Effect of L-NAME/AngII and cav-1 deletion on eNOS

Because eNOS is directly affected by L-NAME treatment and the cav-1 KO was reported to display increased NO levels (16), we first analyzed the cardiac levels of eNOS. The L-NAME/AngII treatment resulted in higher levels of eNOS and peNOS protein in the WT cardiac tissue; however, no significant increases were observed for the KO animals, despite significantly higher levels of eNOS and peNOS at baseline (P < 0.001, Fig. 2, A and B). These data suggest an altered NO response mechanism to damage in the cav-1-deficient mice, consistent with the greater SBP response to L-NAME in these animals (Table 1). Another approach to detect eNOS activation is by assessing its presence in the dimer form, which is the NO-producing form of eNOS under physiological conditions (32). Western analysis under nonreducing conditions showed that treatment with L-NAME/AngII induced a significant increase in eNOS dimerization in the WT but not the cav-1 KO mice (Fig. 2C). These data together are consistent with an impaired eNOS coupling and subsequent activation in response to L-NAME/AngII in the cav-1-deficient heart.

Figure 2.

Figure 2

eNOS expression in cav-1 WT and KO mice. Heart tissues from animals treated with placebo (control) or L-NAME/AngII were analyzed by Western blotting under denaturing (A and B) or nondenaturing (C) conditions, as described in Materials and Methods, using total eNOS (A and C) and phospho-eNOS (Ser1177) antibodies (B), respectively. Representative Western blots are depicted under each bar graph. *, P < 0.001 vs. control animals of the same genotype.

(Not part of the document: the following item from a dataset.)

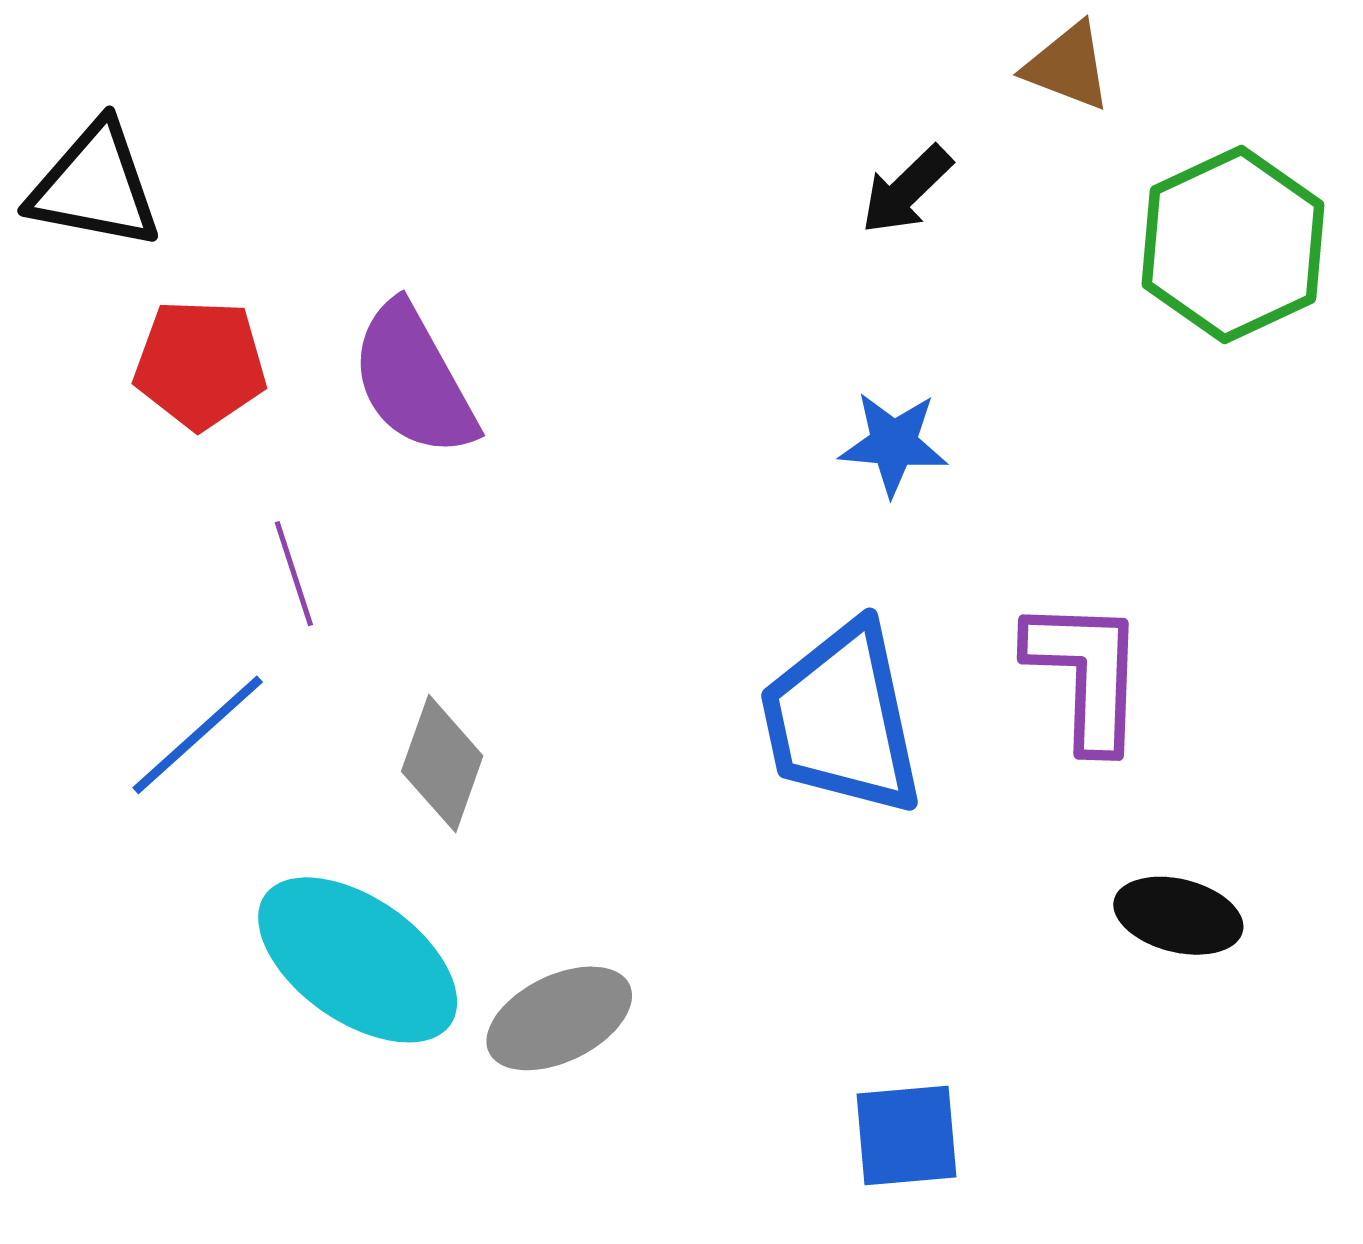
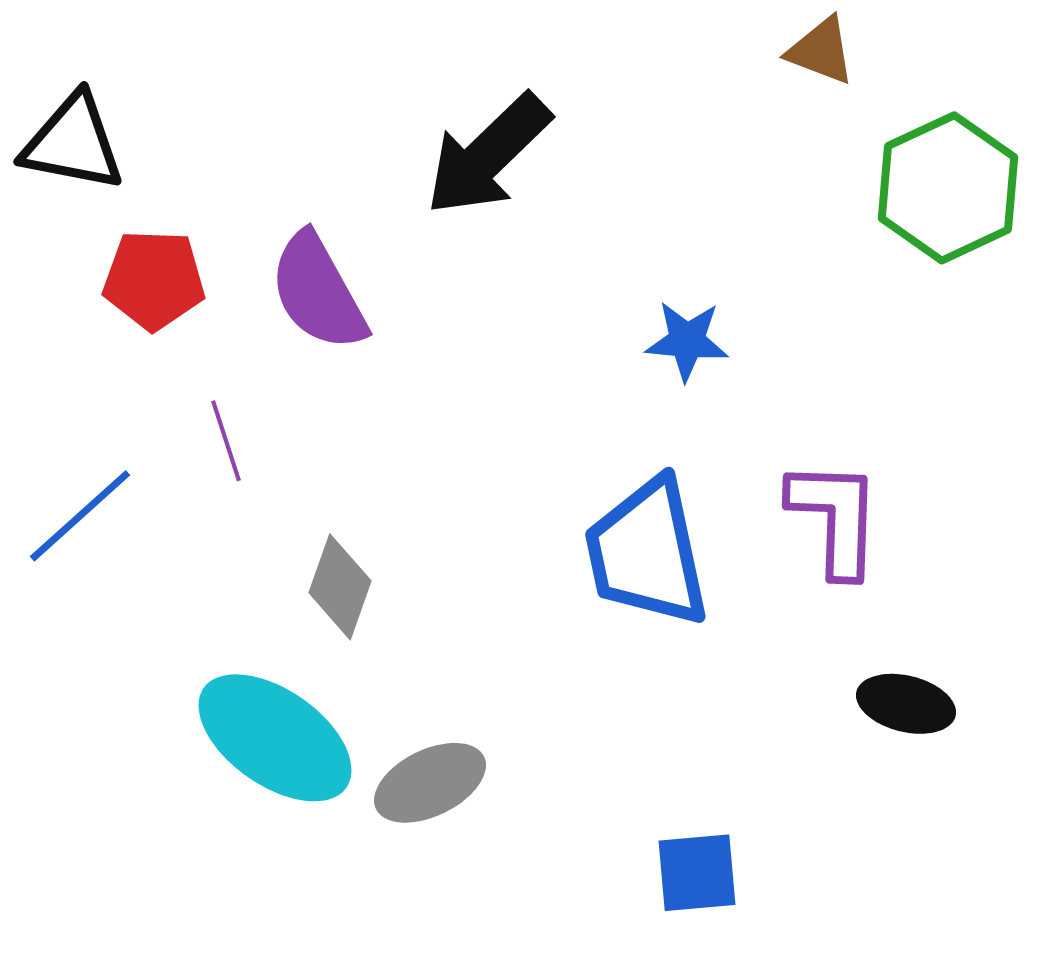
black arrow: (907, 190) -> (488, 155), moved, size x1.8
blue line: (198, 735) -> (80, 516), moved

Cav-1 deficiency and caveolar protein complexes in the mouse heart

Our L-NAME/AngII-induced model of damage relies on eNOS, AT1R, and MR signaling (21,22,23). It has been documented that the scaffolding domain of caveolin binds caveolin-binding motifs of the type φXφXXXXφ, φXXXXφXXφ, or φXφXXXXφXXφ, where φ is an aromatic or Leu residue and X any amino acid (2); such motifs are present in almost all signaling proteins that bind caveolins, including eNOS and the AT1R (2,3,4,5,6,7). The relationship between cav-1 and eNOS has been well studied by several groups (2,3,4); however, caveolae seem to be a critical modulator also for AngII- and ALDO-mediated rapid effects in cell culture (6,7,25). Therefore, we examined the relationship between cav-1 and the AT1R and MR. We first assessed whether a caveolin-binding motif was present in the MR; protein sequence analysis showed that the MR contains such a motif (Fig. 3A), situated in the middle of the N-terminal domain between amino acids 450 and 460 (FPFMDGSYFSF) and highly conserved in several species, including human, mouse, and rat. This suggested that an interaction between the MR and cav-1 would be possible via this motif. To verify the likelihood that these proteins could associate in vivo, we conducted immunoprecipitation experiments in heart tissues from WT and cav-1 KO mice. As shown in Fig. 3, both the AT1R and the MR coimmunoprecipitated with cav-1 in heart tissues from WT animals, but, as expected, the cav-1/MR complexes were absent in cav-1-deficient tissues (Fig. 3, B and C). Additional data supporting the existence of a cav-1/MR complex not only in mouse but also in rat and human tissues is presented in the data supplement (Supplemental Methods, Supplemental References, and Supplemental Figs. 1–4) published on The Endocrine Society’s Journals Online web site at http://endo.endojournals.org; thus, we have shown that MR and cav-1 colocalize in rat cardiac and renal vessels (Supplemental Fig. 1) and coimmunoprecipitate in EA.hy926 human ECs as well as rat heart tissue (Supplemental Fig. 2). The specificity of this interaction was verified by the use of different anti-cav-1 and anti-MR antibodies (Supplemental Figs. 2–4) as well as negative (Supplemental Fig. 3) and positive controls (Supplemental Fig. 4). Thus, the existence of cav-1 complexes with both the AT1R and the MR suggests that, in cav-1-deficient animals, the AT1R- and MR-mediated mechanisms may be affected, possibly altering the levels of cardiac damage induced by L/NAME/AngII treatment.

Figure 3.

Figure 3

A, cav-1 binding motif within MR sequence. A putative cav-1 binding motif is located in the midportion of the N-terminal region of the MR. Sequence alignment between mouse, human, and rat MR shows that this region is highly conserved between species. φ, Aromatic amino residues Trp, Phe, or Try; X, any amino acid. B and C, Coimmunoprecipitation patterns for cav-1, AT1R, and MR in mouse hearts. Representative Western blots (WB) showing reciprocal immunoprecipitation (IP) of cav-1 with the AT1R and MR. Tissue homogenates from WT and cav-1 KO mice were immunoprecipitated with anti-cav-1 (B and C, left panels), anti-AT1R (B, right panel), anti-MR (C, right panel) and then analyzed by Western blotting for the presence of AT1R (B, left panel), cav-1 (B and C, right panel), and MR (C, left panel), respectively, as described in Materials and Methods.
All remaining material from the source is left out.